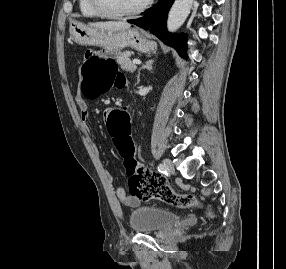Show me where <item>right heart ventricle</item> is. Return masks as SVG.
I'll return each instance as SVG.
<instances>
[{
  "label": "right heart ventricle",
  "mask_w": 286,
  "mask_h": 269,
  "mask_svg": "<svg viewBox=\"0 0 286 269\" xmlns=\"http://www.w3.org/2000/svg\"><path fill=\"white\" fill-rule=\"evenodd\" d=\"M79 10L82 16L88 18H97L100 17L98 13L92 7L90 0H79Z\"/></svg>",
  "instance_id": "e07e8e85"
}]
</instances>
_ _ _ _
__EXERCISE PROMPT__: Give every record back exactly as it reads, with no images.

__YOUR RESPONSE__:
Show me where <item>right heart ventricle</item> is. Return masks as SVG.
I'll return each instance as SVG.
<instances>
[{
  "label": "right heart ventricle",
  "mask_w": 286,
  "mask_h": 269,
  "mask_svg": "<svg viewBox=\"0 0 286 269\" xmlns=\"http://www.w3.org/2000/svg\"><path fill=\"white\" fill-rule=\"evenodd\" d=\"M79 10L82 16L88 18H97L100 17L98 13L92 7L90 0H79Z\"/></svg>",
  "instance_id": "e07e8e85"
}]
</instances>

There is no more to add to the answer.